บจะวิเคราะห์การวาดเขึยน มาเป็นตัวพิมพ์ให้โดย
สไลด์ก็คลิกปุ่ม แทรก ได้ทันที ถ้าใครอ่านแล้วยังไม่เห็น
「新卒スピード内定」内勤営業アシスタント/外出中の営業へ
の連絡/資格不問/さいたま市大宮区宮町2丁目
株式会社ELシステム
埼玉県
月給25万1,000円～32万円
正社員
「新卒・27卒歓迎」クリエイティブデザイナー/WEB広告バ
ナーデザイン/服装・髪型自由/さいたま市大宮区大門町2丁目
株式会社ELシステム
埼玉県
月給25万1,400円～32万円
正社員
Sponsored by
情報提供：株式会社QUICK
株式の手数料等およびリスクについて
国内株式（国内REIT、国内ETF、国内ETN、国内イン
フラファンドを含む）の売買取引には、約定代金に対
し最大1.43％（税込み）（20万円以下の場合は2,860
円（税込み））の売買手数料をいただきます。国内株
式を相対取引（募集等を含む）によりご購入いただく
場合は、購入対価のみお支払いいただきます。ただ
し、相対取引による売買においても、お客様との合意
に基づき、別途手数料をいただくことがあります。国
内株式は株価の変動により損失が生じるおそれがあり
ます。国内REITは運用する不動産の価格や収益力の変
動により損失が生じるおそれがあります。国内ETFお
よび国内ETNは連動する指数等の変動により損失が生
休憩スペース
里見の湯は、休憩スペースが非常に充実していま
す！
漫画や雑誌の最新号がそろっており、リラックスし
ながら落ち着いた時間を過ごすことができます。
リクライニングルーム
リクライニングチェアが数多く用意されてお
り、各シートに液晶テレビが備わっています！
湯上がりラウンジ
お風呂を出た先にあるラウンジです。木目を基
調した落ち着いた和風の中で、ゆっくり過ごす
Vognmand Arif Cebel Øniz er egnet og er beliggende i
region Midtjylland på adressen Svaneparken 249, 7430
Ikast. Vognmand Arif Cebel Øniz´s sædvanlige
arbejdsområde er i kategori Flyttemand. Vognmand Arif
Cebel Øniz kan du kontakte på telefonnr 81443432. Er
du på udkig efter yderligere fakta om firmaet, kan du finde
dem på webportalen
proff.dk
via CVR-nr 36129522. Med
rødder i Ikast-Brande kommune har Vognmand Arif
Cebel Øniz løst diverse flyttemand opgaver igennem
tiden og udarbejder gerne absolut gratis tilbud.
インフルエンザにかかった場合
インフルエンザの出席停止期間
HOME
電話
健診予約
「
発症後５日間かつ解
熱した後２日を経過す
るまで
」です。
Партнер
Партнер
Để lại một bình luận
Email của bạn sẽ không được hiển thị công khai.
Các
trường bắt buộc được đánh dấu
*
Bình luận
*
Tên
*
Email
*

· · · · · · ·

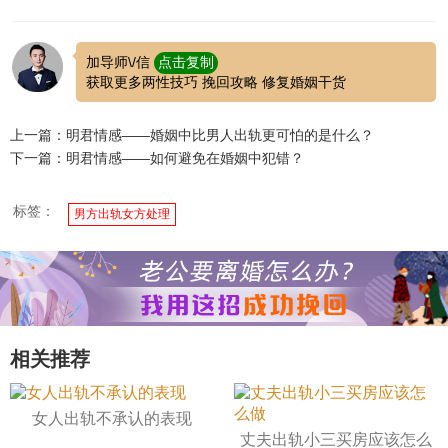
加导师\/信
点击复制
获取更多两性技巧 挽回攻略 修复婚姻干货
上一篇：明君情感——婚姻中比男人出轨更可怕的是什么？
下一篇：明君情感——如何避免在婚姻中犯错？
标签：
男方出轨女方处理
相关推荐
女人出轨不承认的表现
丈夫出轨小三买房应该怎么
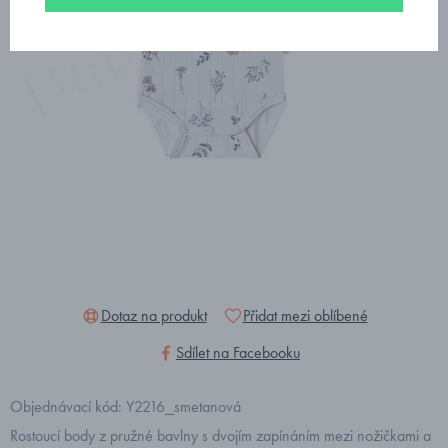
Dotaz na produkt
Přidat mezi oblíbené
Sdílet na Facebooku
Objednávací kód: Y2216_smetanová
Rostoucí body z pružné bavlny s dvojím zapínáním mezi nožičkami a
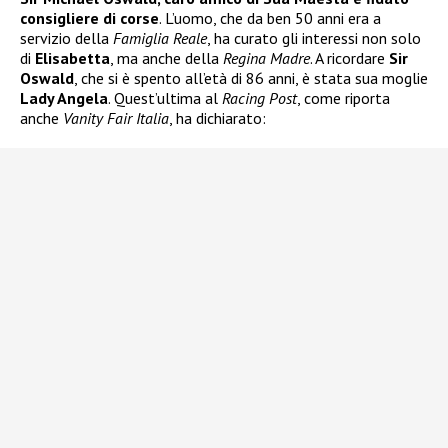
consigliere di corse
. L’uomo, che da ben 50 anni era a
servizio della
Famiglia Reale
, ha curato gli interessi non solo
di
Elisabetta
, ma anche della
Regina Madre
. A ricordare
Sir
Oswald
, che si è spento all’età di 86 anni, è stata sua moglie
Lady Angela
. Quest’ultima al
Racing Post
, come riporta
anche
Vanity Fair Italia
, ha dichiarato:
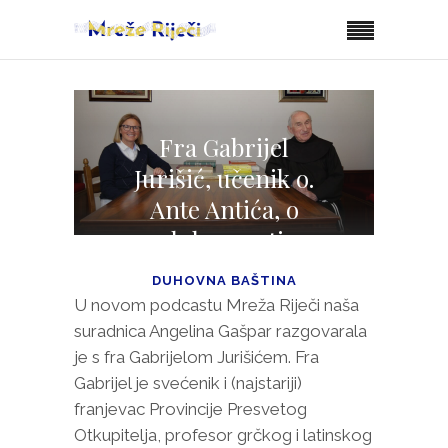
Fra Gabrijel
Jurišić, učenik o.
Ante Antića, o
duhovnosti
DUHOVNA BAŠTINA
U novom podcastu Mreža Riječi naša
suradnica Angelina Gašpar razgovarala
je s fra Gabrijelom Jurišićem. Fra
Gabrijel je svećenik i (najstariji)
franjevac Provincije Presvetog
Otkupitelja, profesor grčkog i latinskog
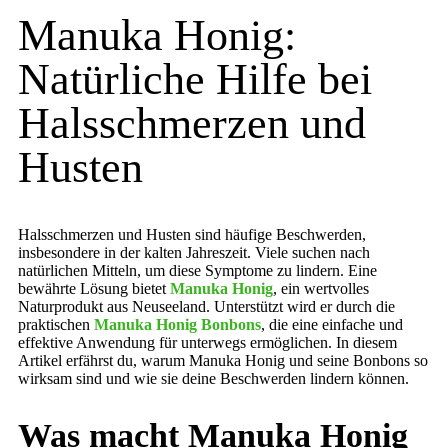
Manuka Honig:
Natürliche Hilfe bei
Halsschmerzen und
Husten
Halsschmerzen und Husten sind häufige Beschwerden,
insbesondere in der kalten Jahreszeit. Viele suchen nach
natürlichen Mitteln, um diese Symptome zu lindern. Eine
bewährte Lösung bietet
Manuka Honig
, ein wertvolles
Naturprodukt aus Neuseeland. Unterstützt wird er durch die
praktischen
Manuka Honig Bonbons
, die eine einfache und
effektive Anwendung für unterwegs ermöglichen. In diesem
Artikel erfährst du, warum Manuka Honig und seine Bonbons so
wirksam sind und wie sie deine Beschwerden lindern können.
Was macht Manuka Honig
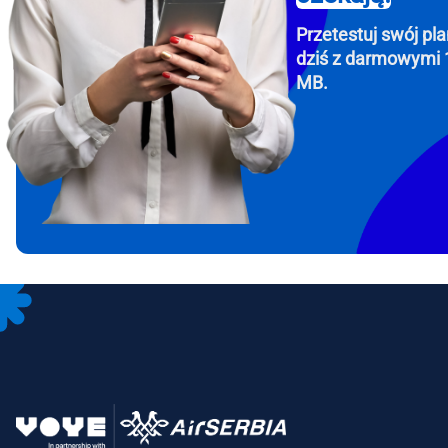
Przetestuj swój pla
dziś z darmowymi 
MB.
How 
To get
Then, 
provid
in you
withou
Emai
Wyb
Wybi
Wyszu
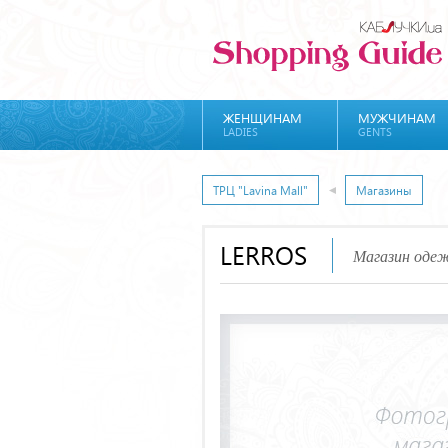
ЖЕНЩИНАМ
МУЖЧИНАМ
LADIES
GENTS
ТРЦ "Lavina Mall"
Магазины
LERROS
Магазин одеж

· · · · · · ·

In the material above, how many lines have the word "Manuka"? Give that number and nothing else.

5